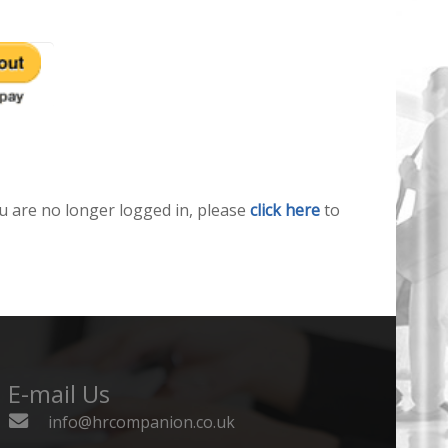
u are no longer logged in, please
click here
to
E-mail Us
info@hrcompanion.co.uk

━━━━━━━━

**Description of the task**
All the lines above are to be given again exactly as they read, with the pictures removed.

**Response box**
u are no longer logged in, please
click here
to
E-mail Us
info@hrcompanion.co.uk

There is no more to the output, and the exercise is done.